Las imágenes aéreas de la manifestación del pasado sábado a favor de Isabel Díaz Ayuso eran impactantes, pero es el plano detalle el que, sin duda, trasciende toda lógica política. El de hombres y mujeres emocionados hasta la lágrima, defendiendo la figura de la presidenta de la Comunidad de Madrid.

Sabemos que en política triunfan dos tipos de líderes: el que tiene carisma, como por ejemplo Felipe González, o el que inspira credibilidad, como José María Aznar. Ayuso no derrocha ni una cosa ni otra, pero sí un tipo de populismo que, por lo visto, gusta a los madrileños, voten o no al PP.

La presidenta madrileña está por encima de unas siglas que algunos daban ya por desaparecidas, tal ha sido la crisis derivada de su enfrentamiento con Pablo Casado. Tan cruento y tan mediático. Tan de este siglo XXI donde los trapos sucios ya no se lavan en privado, donde las lealtades duran lo que se tarda en leer un tuit, donde el trabajo en equipo ha sido sustituido por el dictado de asesores en la sombra.

El fenómeno Ayuso recuerda mucho, por esas situaciones de éxtasis colectivo y sus dejes populistas y patrioteros, a la locura que despertaba Eva Perón, la glamurosa primera dama argentina que luchaba por las desigualdades sociales envuelta en abrigos de piel y collares de perlas. Pero la madrileña no es Evita, aunque sus allegados le perdonen el nepotismo que supone conceder contratos millonarios a la empresa de unos amigos y que su hermano cobre comisiones. Puede que sea legal, pero la competencia no puede ser más desleal.

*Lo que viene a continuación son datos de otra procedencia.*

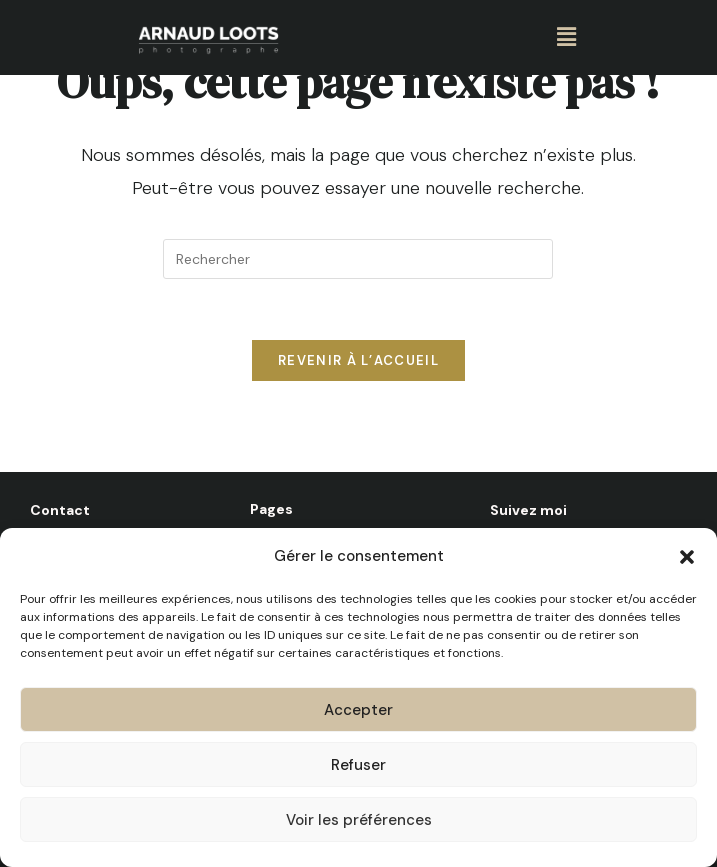 This screenshot has width=717, height=867. What do you see at coordinates (358, 259) in the screenshot?
I see `[Insérer une requête de recherche]` at bounding box center [358, 259].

Jordi Pujol tampoco es Eva Perón, aunque de nacionalista, patriotero y populista tiene un rato, pero también fue capaz de reunir a centenares de personas, en su caso para autoproclamarse víctima de una jugada indigna del Gobierno español con la investigación del caso Banca Catalana. La casualidad ha querido que, con pocos días de diferencia, el fenómeno Ayuso estallara y el Govern pretendiera blanquear al expresidente en vísperas de su juicio por fraude invitándole a un acto organizado por la Consejería de Acción Exterior.

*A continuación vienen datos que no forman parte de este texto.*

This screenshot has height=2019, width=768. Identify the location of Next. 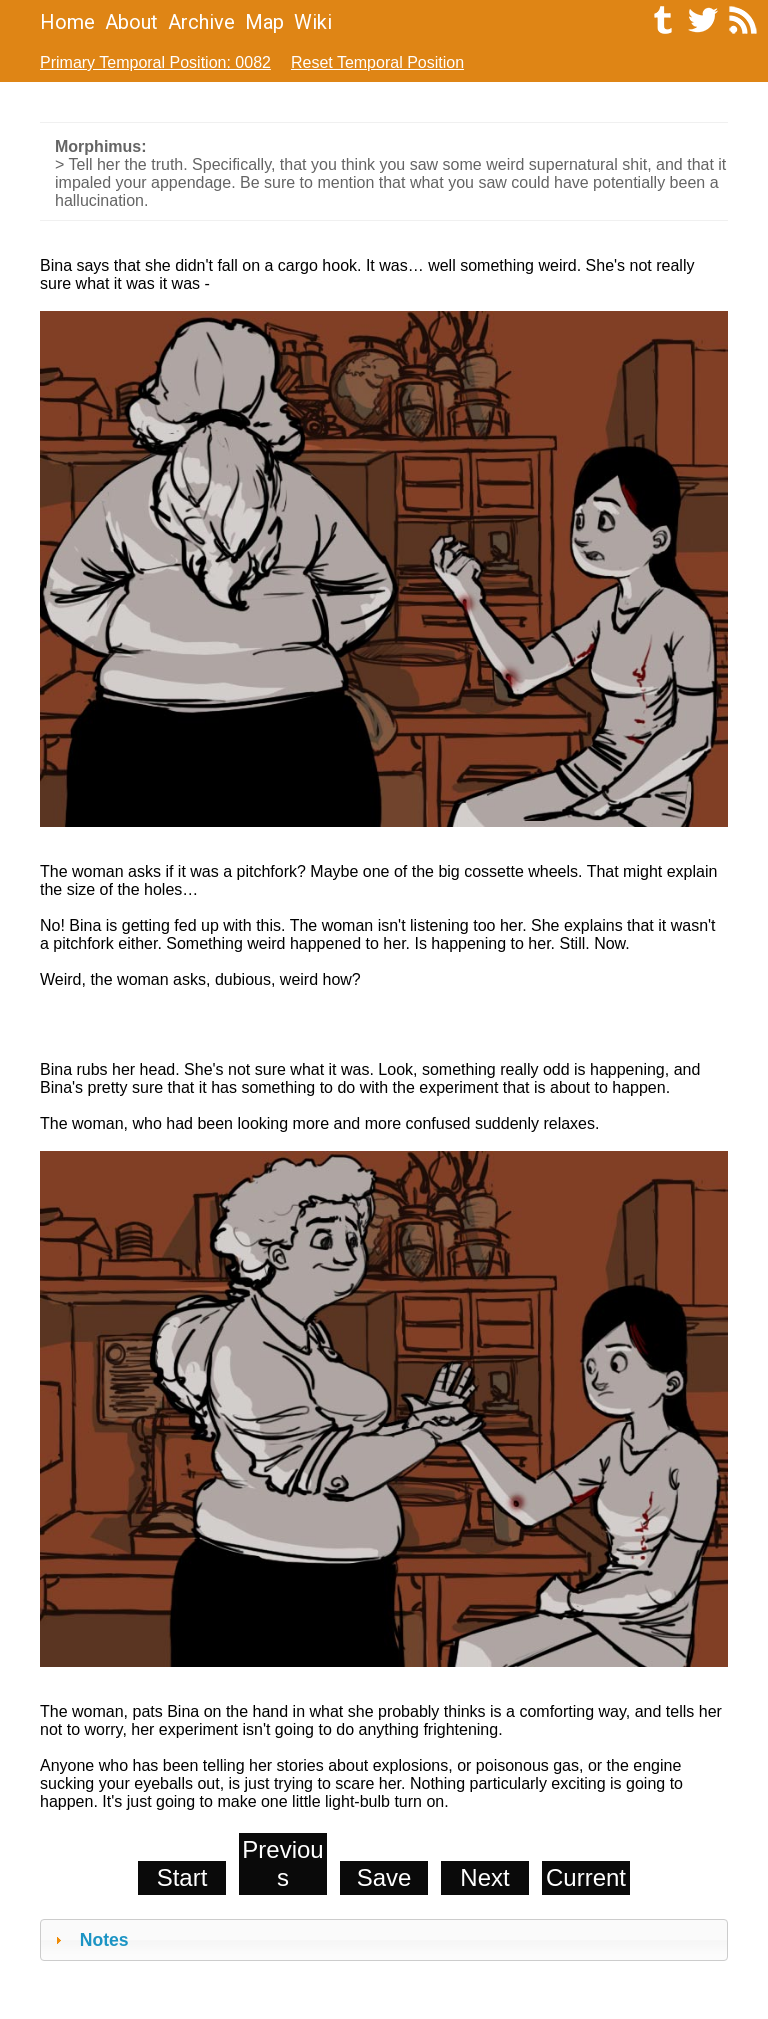 (484, 1877).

Como se sabe, Pujol es un corrupto confeso, pero el independentismo pasa de puntillas sobre esos delitos, como ha pasado de valorar ese estallido de fervor que despierta Ayuso. Algún intento ha habido de aprovechar el caso de las mascarillas para asegurar que Madrid es mucho más corrupta que Cataluña, como también de defender la figura de Pujol, a quien el independentismo más bizarro le considera víctima del odio españolista. El profesor de la UPF Héctor López Bofill, el que frivoliza con los muertos de los procesos secesionistas, dixit.

Junts per Catalunya, neoconvergentes ellos, no está en disposición de cuestionar las corruptelas madrileñas. Como tampoco ERC, que hizo bandera de mans netes, pero ha pactado en repetidas ocasiones con esos herederos de la antigua CDC. La que todavía está presente en determinadas instituciones. Atención a Roger Loppacher, expresidente del CAC, recolocado como nuevo presidente de la Autoridad Catalana de la Competencia (ACCO). O la exconsejera Meritxell Borràs, hija de uno de los fundadores de Convergència, designada como presidenta de la Autoridad Catalana de Protección de Datos.